Restaurant review: Le Bistrot Pierre
PUBLISHED: 13:44 14 November 2016 | UPDATED: 13:07 13 December 2016
For Katie Jarvis good food and good value at Le Bistrot Pierre stirs memories of life-and-death zebra crossings and reclusive, curtain-twitching neighbours
These are the nuggets I pass on to you about France. (De rien.)
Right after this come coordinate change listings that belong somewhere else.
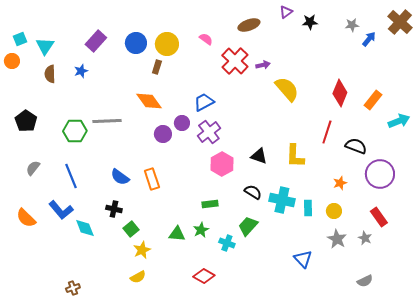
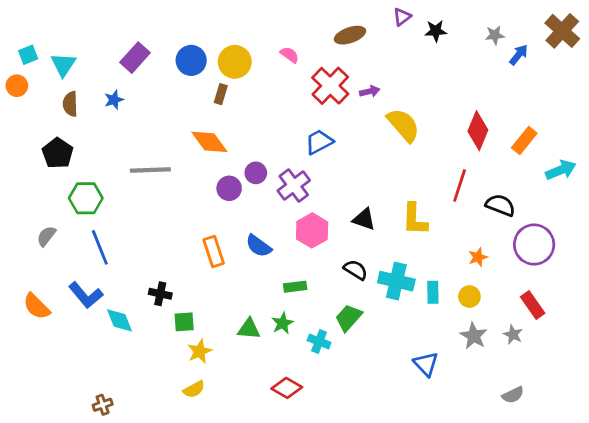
blue trapezoid: (204, 102) -> (319, 142), moved
black pentagon: (26, 121) -> (58, 153), moved
green hexagon: (75, 131) -> (86, 198), moved
blue semicircle: (120, 177) -> (259, 246), moved
green square: (131, 229) -> (184, 322), turned 35

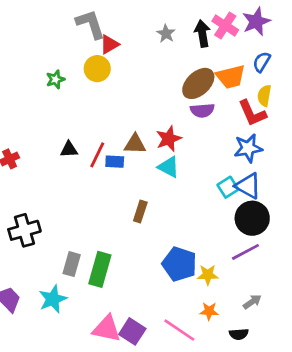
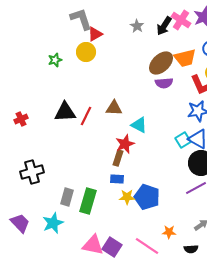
black arrow: (202, 34) -> (164, 26), turned -138
red star: (169, 139) -> (125, 144), moved
black triangle: (69, 149) -> (65, 112), size x1.6
blue rectangle: (115, 162) -> (117, 179), moved
yellow star: (208, 275) -> (127, 197), moved

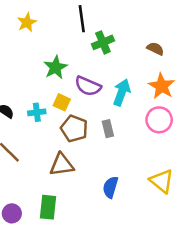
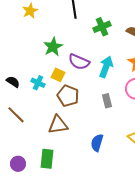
green cross: (103, 42) -> (102, 27), moved
cyan cross: (37, 112) -> (38, 83), turned 32
gray rectangle: (108, 129) -> (107, 101), moved

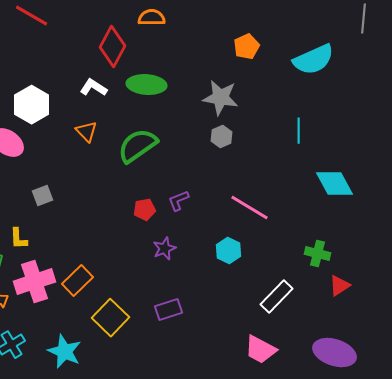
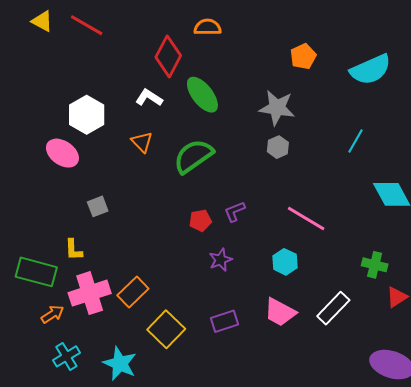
green ellipse: (146, 85) -> (202, 95), turned 48
cyan line: (298, 131) -> (355, 141), turned 30
pink trapezoid: (260, 350) -> (280, 312), moved

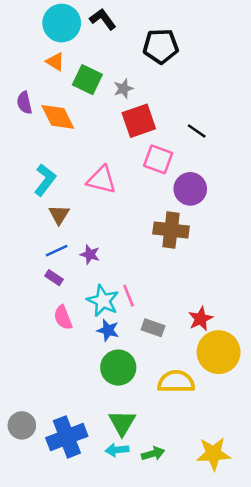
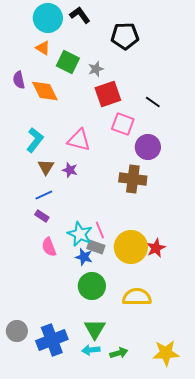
purple star: (90, 254) -> (70, 170), moved
gray rectangle: (153, 328) -> (96, 247), moved
yellow circle: (219, 352) -> (131, 247), moved

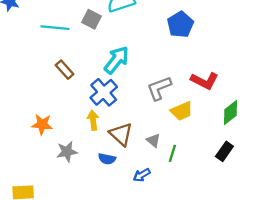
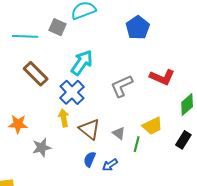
brown rectangle: (65, 70) -> (36, 74), size x1.4
yellow trapezoid: (182, 111) -> (152, 126), moved
blue semicircle: (107, 159) -> (90, 159), moved, turned 105

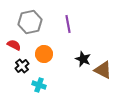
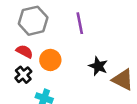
red semicircle: (14, 45) -> (25, 51), moved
1. French zebra crossings – which look confusingly like English ones – were initiated by someone looking to use up an overspend on white paint. The only way to get a driver to stop at one is:
i) Firmly to establish eye-contact, as you cross the road;
ii) Within that glance, strongly to convey that you have a ruinous secret about the approaching driver, which you’ve left with trustworthy friends, in an envelope marked: To be opened in the event of my death.
2. It’s considered insane to go round introducing yourself to neighbours, particularly if you live within 30 minutes of Paris. I made this mistake. Once. When I cheerfully did the rounds, explaining, “Hello, I’m Katie! Do come round for coffee!”, one next-door neighbour rigidly replied, “May I thank you infinitesimally,” before enthusiastically slamming her door (which she almost certainly double-bolted while wedging a chair under the handle).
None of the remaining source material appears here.